Not soon enough for the sake of his shirt, Walker thought as he wiped away the spit up. Despite the mess, he noticed the kid’s smile carried a wallop. Just before she hurled her lunch on him, he’d had the fleeting thought that having a baby around the house wouldn’t be all that bad. Having a good-looking housekeeper around wouldn’t be awful, either.
Susie-Q’s milky projectile had brought him back to reality. He hadn’t advertised for a housekeeper. Hiring one who had a baby to care for didn’t make any sense, even if it didn’t cost him a dime. Given that the would-be housekeeper was the sexiest woman he’d seen in a long while would only complicate matters further.
With the boys outside arguing about who would put up the playpen and Speed upstairs doing whatever he was doing, Walker found himself alone with Lizzie.
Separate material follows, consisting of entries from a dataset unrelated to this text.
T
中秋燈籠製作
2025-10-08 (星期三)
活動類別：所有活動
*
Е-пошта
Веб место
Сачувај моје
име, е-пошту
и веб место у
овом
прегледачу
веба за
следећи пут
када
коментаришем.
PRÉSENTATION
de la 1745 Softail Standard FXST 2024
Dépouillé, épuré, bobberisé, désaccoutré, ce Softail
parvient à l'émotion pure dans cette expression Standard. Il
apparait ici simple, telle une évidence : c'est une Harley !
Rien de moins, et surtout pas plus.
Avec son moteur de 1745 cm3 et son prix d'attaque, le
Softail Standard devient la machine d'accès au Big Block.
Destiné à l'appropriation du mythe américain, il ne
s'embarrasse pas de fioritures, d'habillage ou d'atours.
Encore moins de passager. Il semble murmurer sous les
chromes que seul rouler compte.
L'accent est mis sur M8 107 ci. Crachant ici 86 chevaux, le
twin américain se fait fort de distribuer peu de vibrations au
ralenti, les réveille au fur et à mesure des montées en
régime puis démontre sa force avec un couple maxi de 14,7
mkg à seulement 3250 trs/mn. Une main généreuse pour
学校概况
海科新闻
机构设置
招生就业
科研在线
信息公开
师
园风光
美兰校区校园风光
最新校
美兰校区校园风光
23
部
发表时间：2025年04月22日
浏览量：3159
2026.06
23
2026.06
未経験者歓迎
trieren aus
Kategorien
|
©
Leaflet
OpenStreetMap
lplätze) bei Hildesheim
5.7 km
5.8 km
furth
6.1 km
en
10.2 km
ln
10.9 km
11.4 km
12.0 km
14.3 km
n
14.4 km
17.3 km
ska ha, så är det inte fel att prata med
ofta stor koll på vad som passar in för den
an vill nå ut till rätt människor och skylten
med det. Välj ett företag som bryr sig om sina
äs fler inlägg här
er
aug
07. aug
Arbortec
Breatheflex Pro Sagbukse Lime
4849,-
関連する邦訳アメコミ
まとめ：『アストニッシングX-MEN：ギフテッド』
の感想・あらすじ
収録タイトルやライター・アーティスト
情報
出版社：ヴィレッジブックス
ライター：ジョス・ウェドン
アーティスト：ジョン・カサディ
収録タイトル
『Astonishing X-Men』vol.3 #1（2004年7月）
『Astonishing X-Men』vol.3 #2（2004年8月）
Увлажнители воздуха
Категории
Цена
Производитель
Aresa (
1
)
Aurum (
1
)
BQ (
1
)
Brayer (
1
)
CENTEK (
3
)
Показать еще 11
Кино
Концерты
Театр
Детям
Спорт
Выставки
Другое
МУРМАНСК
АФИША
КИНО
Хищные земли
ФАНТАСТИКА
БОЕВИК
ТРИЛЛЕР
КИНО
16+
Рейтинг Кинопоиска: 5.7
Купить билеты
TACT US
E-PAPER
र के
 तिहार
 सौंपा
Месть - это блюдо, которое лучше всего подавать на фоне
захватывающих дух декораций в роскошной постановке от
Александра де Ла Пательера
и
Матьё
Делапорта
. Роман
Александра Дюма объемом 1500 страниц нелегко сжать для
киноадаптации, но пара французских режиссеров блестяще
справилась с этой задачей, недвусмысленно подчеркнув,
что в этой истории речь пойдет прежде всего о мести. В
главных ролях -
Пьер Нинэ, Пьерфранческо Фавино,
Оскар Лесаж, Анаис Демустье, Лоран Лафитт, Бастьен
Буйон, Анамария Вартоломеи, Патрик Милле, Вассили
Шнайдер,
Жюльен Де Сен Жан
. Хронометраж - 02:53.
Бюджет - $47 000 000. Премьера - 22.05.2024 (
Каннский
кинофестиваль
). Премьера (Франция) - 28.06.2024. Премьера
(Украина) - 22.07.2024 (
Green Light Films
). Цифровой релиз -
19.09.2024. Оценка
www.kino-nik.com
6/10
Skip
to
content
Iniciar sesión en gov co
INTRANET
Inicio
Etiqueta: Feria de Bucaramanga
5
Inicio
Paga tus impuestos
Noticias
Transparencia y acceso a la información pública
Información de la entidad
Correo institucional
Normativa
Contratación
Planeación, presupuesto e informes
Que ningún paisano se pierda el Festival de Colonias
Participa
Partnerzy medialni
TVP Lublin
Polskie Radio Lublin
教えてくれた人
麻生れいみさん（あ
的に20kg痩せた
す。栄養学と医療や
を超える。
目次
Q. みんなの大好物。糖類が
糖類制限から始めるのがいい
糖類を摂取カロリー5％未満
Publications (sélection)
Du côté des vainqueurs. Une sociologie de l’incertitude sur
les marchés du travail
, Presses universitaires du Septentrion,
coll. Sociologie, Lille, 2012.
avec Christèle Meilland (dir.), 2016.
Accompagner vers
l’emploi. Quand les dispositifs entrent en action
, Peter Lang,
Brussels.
Not a good situation when she was fussing with the baby, looking maternal and feminine. The sounds she made and the gentle way she rocked Susie-Q made him think of lullabies and loving mothers. Not that he’d had much experience with any maternal females except his heifers and their calves.
His own mother hadn’t thought enough of Walker to keep him around after she found a new husband.
“Miss Thomas—”
“Why don’t you call me Lizzie? It would be so much easier, don’t you think?”
No matter what name he called her, it wasn’t going to be easy to throw her out, not when his boys were already stuck on her.
“It seems to me—” he began.
“I’m sorry. Is there somewhere I could change Suzanne? She’s soaked through.”
Now that was a really good reason to be nervous about having a baby around the house. They did stuff he didn’t know anything about—and didn’t want to.
He shrugged helplessly. “Sure. Wherever you want.”
Holding the baby on her shoulder, she glanced around the room for a spot that suited her. By now she had a streak of milky stain on her cotton blouse, which had been neatly tucked in at her waist and had tugged free. Her hair was beginning to come loose from its twist. Still there was something glamorous about her, a dose of sophistication Walker wasn’t used to. A certain grace that couldn’t be learned mucking out stalls.
Walker would lay down a sizable bet in any Nevada gambling casino Lizzie Thomas could name that she was not a housekeeper by trade.
But who the hell was she?
With a flick of her free hand, she tugged a light blanket from the diaper bag the boys had left in the living room and spread it out on the rug. With the ease of a dancer, she settled next to it and lay the baby down.
“There you are, sweetie,” she crooned. “I know those old wet diapers are yucky so we’ll get you some nice dry ones. How would you like that, huh?”
Susie-Q pumped her chubby little legs, gurgled and blew out a bubble.
In spite of himself, Walker felt his lips tilt into a smile. “Speed’s right. She is cute.”
As Lizzie lifted her head to bestow one of her smiles on Walker, he felt a punch in the gut that erased everything else in the room except this woman and her baby. He had the eerie sensation she belonged there.
But that wasn’t possible.
Oliver Oakes had drilled into his head to keep away from fancy women and city slickers. They couldn’t make it on a Montana ranch. The winters were too tough; they found the isolation oppressive. They didn’t have what it took to be a rancher’s wife. Oliver knew. He’d married one. Within five years he’d lost her and the sons she’d borne him.
In all the years he’d lived with Oliver—since he’d arrived at the Double O as a rebellious fourteen-year-old foster kid—Walker had found the foster father who had eventually adopted him was dead right about most everything he said.
Blinking and shaking his head, Walker knew whatever he’d imagined as he looked down at Lizzie had been caused by months of celibacy and the same isolation that drove women away.
He really needed to get into town more often.